- **Your assignment**:
Keep the wording of every entry intact in your copy, and omit the pictures.

[Extracted data entries]
= = = =

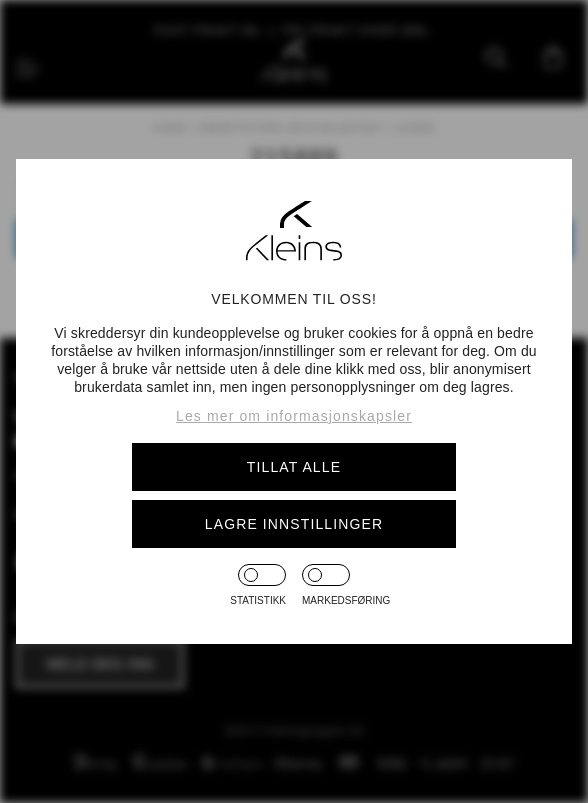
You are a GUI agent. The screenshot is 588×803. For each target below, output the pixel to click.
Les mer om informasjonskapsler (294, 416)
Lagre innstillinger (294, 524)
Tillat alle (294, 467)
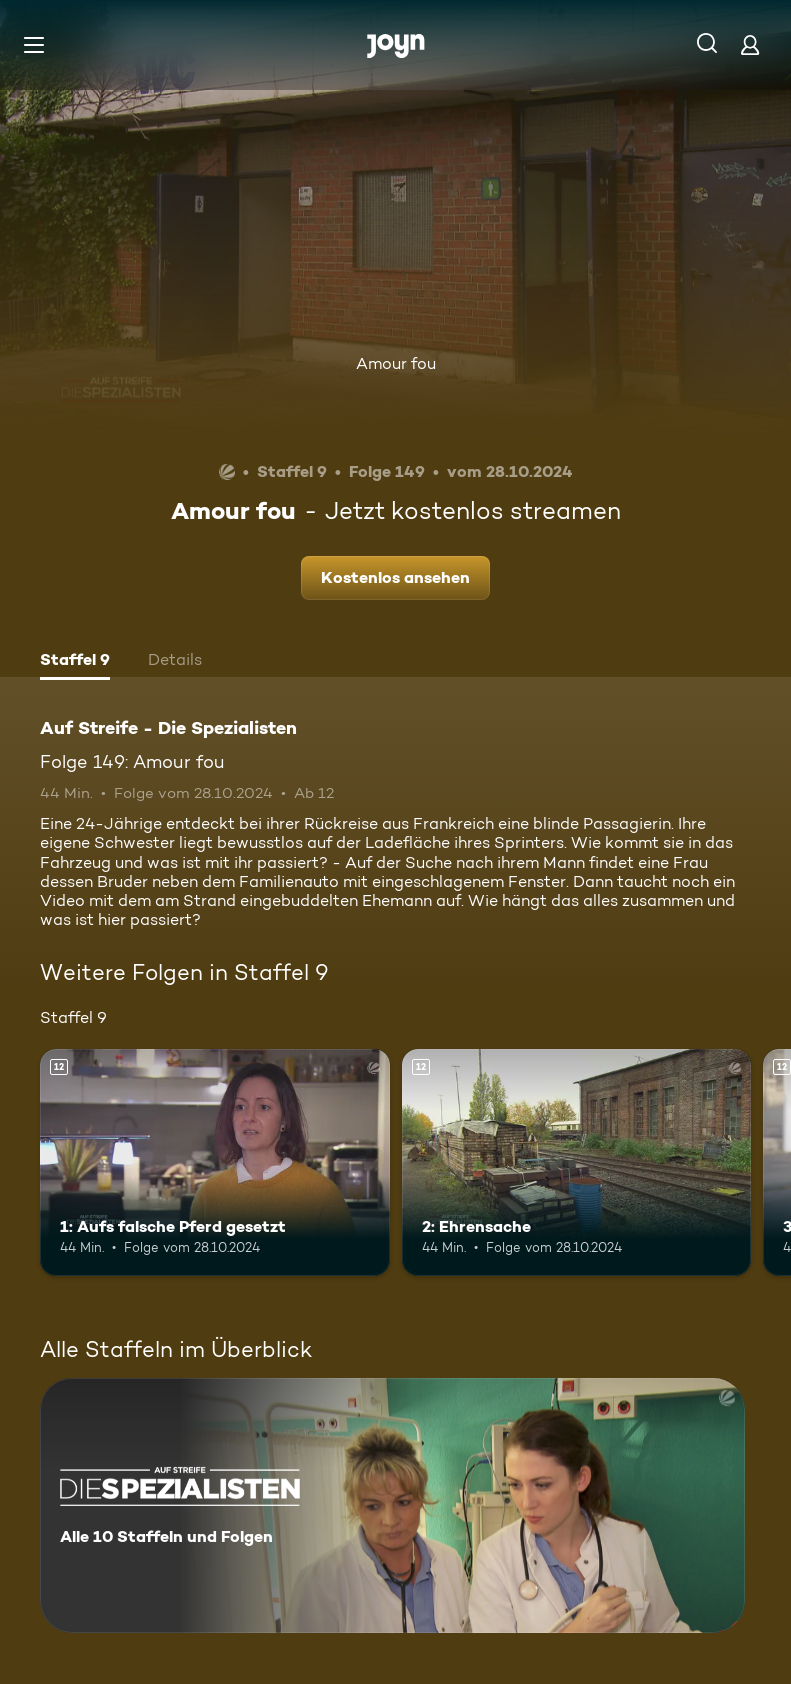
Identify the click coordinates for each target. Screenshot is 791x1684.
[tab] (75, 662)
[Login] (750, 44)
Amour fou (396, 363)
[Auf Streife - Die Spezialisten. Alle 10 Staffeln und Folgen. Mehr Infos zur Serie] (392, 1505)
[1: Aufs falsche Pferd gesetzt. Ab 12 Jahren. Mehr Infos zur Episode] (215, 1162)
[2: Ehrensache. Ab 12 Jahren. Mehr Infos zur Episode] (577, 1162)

= = = =

- **Response**:
You are a GUI agent. The screenshot is 588×803. For each target below, output the pixel to click.
Les mer om informasjonskapsler (294, 416)
Lagre innstillinger (294, 524)
Tillat alle (294, 467)
Identify the click coordinates for each target. Screenshot is 791x1684.
[tab] (75, 662)
[Login] (750, 44)
Amour fou (396, 363)
[Auf Streife - Die Spezialisten. Alle 10 Staffeln und Folgen. Mehr Infos zur Serie] (392, 1505)
[1: Aufs falsche Pferd gesetzt. Ab 12 Jahren. Mehr Infos zur Episode] (215, 1162)
[2: Ehrensache. Ab 12 Jahren. Mehr Infos zur Episode] (577, 1162)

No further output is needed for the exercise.